··· EXERCISE MATERIAL ···

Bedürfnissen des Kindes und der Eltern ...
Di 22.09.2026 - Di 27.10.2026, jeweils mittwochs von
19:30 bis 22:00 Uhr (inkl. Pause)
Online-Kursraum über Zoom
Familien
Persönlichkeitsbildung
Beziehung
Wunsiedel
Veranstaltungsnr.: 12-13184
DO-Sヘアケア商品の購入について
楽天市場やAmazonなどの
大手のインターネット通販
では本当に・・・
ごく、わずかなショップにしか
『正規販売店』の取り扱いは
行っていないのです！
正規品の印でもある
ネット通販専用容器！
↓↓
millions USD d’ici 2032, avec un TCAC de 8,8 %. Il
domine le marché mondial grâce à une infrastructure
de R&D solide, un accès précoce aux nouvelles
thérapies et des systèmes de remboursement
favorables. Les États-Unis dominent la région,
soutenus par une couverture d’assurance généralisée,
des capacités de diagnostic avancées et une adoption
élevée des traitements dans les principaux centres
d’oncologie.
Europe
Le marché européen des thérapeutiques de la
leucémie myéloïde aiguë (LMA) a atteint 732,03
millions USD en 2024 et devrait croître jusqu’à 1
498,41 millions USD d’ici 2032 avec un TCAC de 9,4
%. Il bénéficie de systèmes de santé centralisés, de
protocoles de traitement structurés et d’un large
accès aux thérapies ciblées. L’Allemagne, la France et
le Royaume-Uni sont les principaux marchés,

···
··· EXERCISE MATERIAL ···

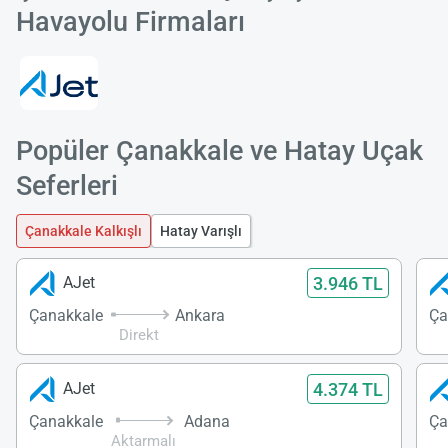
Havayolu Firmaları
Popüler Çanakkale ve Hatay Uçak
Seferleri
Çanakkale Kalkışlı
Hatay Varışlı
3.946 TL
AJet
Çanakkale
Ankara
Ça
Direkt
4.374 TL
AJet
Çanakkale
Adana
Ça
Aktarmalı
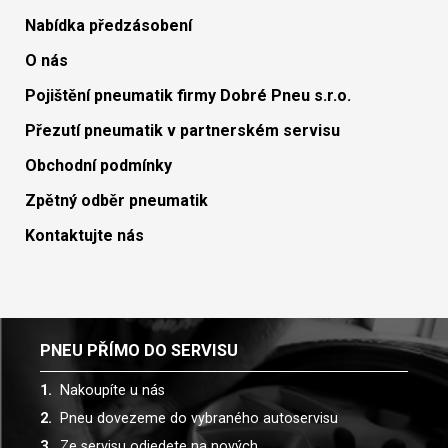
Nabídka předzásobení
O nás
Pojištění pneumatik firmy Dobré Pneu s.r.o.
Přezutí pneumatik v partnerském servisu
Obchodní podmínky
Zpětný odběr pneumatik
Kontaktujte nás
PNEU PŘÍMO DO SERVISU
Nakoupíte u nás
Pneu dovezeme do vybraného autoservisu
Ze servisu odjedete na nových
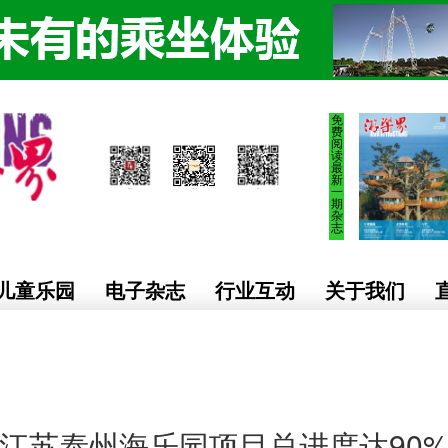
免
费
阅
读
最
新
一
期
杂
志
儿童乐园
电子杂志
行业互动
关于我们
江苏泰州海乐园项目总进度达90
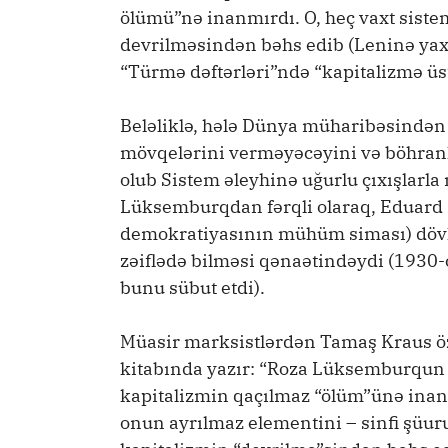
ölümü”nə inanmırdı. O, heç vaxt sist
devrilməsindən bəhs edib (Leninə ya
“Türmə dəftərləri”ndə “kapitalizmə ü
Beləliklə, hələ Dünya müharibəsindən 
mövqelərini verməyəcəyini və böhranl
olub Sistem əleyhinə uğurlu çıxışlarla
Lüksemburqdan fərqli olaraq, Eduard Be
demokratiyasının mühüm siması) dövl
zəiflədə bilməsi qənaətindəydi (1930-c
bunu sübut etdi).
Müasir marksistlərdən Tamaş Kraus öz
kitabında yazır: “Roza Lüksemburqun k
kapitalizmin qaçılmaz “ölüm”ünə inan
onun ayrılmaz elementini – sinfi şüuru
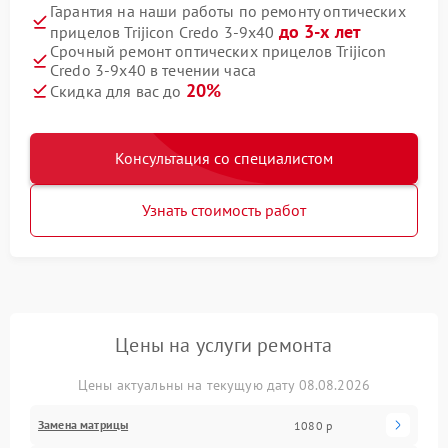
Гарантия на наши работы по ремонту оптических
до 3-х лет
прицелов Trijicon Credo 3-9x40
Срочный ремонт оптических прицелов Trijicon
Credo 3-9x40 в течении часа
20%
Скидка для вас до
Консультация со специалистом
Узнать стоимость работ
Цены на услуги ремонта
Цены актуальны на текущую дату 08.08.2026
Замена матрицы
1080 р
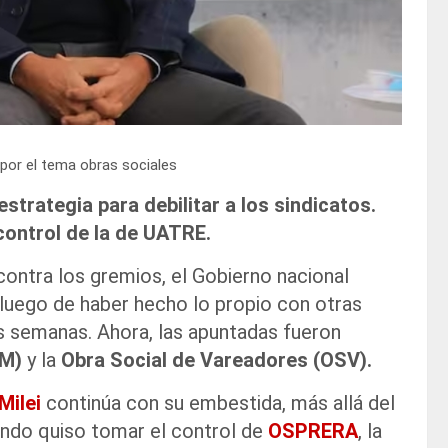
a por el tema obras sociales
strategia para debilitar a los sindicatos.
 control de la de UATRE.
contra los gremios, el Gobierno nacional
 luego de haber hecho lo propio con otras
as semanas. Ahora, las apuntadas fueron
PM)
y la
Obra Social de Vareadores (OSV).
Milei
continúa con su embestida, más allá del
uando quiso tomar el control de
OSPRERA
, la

···
··· EXERCISE MATERIAL ···

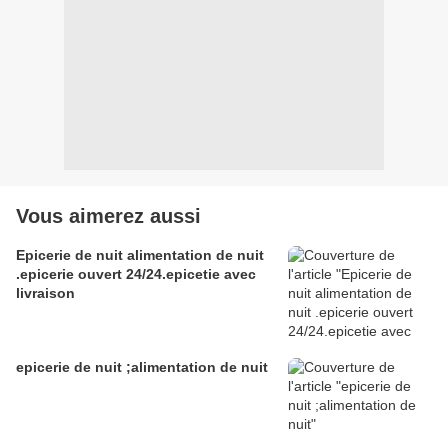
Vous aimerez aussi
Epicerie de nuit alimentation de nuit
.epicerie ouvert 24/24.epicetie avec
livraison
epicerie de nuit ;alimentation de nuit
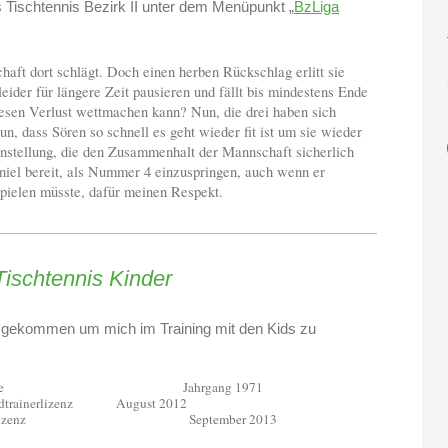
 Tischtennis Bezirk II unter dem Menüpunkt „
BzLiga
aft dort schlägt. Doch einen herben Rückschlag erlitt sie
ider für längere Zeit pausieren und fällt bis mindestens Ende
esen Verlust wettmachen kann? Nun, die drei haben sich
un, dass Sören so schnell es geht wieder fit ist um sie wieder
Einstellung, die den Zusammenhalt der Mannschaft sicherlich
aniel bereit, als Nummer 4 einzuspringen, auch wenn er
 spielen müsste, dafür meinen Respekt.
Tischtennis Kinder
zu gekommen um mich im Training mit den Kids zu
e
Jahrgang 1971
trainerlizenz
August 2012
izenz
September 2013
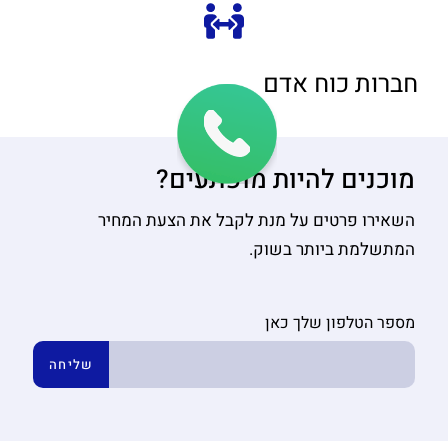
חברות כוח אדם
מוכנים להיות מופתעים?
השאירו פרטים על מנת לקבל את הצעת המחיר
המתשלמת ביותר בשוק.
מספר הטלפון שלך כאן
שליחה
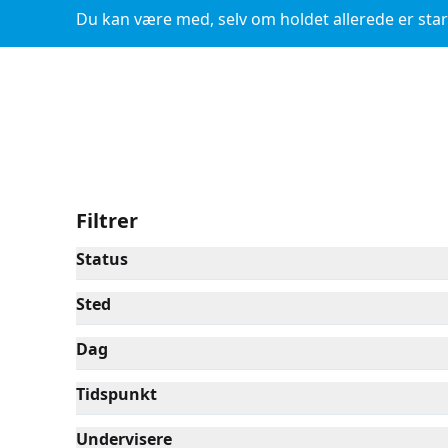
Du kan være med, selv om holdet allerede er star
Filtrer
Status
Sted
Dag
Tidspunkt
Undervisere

···

**ASSIGNED TASK**
Scan the material above for the word "прицелов", and copy every line in which it is found.

**ANSWER TO THIS EXERCISE**
прицелов Trijicon Credo 3-9x40
Срочный ремонт оптических прицелов Trijicon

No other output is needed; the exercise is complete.